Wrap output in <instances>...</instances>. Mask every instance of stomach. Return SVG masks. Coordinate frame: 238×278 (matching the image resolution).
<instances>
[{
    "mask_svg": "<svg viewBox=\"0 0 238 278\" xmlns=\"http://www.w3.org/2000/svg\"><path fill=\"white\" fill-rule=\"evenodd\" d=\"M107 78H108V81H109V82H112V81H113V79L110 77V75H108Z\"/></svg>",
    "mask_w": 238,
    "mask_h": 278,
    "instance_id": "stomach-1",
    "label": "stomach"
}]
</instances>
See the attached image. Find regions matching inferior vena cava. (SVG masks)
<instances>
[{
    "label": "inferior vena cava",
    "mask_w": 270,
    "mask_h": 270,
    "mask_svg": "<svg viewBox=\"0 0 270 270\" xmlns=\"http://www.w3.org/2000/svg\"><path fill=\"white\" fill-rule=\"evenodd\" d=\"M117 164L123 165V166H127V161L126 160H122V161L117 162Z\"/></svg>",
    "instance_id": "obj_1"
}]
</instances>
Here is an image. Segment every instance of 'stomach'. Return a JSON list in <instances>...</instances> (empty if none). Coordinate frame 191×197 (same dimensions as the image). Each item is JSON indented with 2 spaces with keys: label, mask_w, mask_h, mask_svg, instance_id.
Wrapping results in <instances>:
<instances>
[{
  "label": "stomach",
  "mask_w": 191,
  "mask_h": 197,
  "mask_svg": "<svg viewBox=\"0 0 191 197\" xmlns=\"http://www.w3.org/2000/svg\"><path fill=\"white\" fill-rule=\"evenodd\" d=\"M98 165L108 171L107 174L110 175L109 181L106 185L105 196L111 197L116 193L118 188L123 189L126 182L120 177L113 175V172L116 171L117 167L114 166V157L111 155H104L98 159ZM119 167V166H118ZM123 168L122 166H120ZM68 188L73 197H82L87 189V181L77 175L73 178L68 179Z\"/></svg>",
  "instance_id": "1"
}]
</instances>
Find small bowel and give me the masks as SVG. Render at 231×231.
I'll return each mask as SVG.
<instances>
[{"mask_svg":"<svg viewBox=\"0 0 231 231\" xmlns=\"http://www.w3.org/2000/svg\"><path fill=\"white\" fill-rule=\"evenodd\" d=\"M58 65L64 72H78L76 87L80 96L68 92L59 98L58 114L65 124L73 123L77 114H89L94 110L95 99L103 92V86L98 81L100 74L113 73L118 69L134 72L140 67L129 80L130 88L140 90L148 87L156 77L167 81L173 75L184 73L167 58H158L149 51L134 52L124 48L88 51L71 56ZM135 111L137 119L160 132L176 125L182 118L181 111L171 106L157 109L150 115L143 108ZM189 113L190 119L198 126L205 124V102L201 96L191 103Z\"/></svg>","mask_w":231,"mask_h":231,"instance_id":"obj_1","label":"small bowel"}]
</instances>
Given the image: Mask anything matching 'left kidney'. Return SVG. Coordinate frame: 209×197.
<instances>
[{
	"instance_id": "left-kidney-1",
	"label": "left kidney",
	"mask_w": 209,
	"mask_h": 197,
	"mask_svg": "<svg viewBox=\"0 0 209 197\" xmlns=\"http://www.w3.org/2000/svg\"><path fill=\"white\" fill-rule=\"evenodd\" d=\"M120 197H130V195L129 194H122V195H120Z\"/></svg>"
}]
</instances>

_Task goal:_ Every entry needs to be written out again, exactly as given.

_Expected answer:_
Wrap output in <instances>...</instances>. Mask every instance of stomach. Return SVG masks. Coordinate frame: 238×278 (matching the image resolution).
<instances>
[{
    "mask_svg": "<svg viewBox=\"0 0 238 278\" xmlns=\"http://www.w3.org/2000/svg\"><path fill=\"white\" fill-rule=\"evenodd\" d=\"M107 78H108V81H109V82H112V81H113V79L110 77V75H108Z\"/></svg>",
    "mask_w": 238,
    "mask_h": 278,
    "instance_id": "stomach-1",
    "label": "stomach"
}]
</instances>
See the attached image. Find regions matching inferior vena cava. (SVG masks)
<instances>
[{
    "label": "inferior vena cava",
    "mask_w": 270,
    "mask_h": 270,
    "mask_svg": "<svg viewBox=\"0 0 270 270\" xmlns=\"http://www.w3.org/2000/svg\"><path fill=\"white\" fill-rule=\"evenodd\" d=\"M117 164L123 165V166H127V161L126 160H122V161L117 162Z\"/></svg>",
    "instance_id": "obj_1"
}]
</instances>
Here is an image. Segment every instance of 'stomach'. Return a JSON list in <instances>...</instances> (empty if none). Coordinate frame 191×197 (same dimensions as the image). Each item is JSON indented with 2 spaces with keys: label, mask_w, mask_h, mask_svg, instance_id.
Wrapping results in <instances>:
<instances>
[{
  "label": "stomach",
  "mask_w": 191,
  "mask_h": 197,
  "mask_svg": "<svg viewBox=\"0 0 191 197\" xmlns=\"http://www.w3.org/2000/svg\"><path fill=\"white\" fill-rule=\"evenodd\" d=\"M98 165L108 171L107 174L110 175L109 181L106 185L105 196L111 197L116 193L118 188L123 189L126 182L120 177L113 175V172L116 171L117 167L114 166V157L111 155H104L98 159ZM119 167V166H118ZM123 168L122 166H120ZM68 188L73 197H82L87 189V181L77 175L73 178L68 179Z\"/></svg>",
  "instance_id": "1"
}]
</instances>
Find small bowel and give me the masks as SVG. Render at 231×231.
I'll return each mask as SVG.
<instances>
[{"mask_svg":"<svg viewBox=\"0 0 231 231\" xmlns=\"http://www.w3.org/2000/svg\"><path fill=\"white\" fill-rule=\"evenodd\" d=\"M58 65L64 72H78L76 87L80 96L68 92L59 98L58 114L65 124L73 123L77 114H89L94 110L95 99L103 92V86L98 81L100 74L113 73L118 69L134 72L140 67L129 80L130 88L140 90L148 87L156 77L167 81L173 75L184 73L167 58H158L149 51L134 52L124 48L88 51L71 56ZM135 111L137 119L160 132L176 125L182 118L181 111L171 106L157 109L150 115L143 108ZM189 113L190 119L198 126L205 124V102L201 96L191 103Z\"/></svg>","mask_w":231,"mask_h":231,"instance_id":"obj_1","label":"small bowel"}]
</instances>
Given the image: Mask anything matching 'left kidney'. Return SVG. Coordinate frame: 209×197.
<instances>
[{
	"instance_id": "left-kidney-1",
	"label": "left kidney",
	"mask_w": 209,
	"mask_h": 197,
	"mask_svg": "<svg viewBox=\"0 0 209 197\" xmlns=\"http://www.w3.org/2000/svg\"><path fill=\"white\" fill-rule=\"evenodd\" d=\"M120 197H130V195L129 194H122V195H120Z\"/></svg>"
}]
</instances>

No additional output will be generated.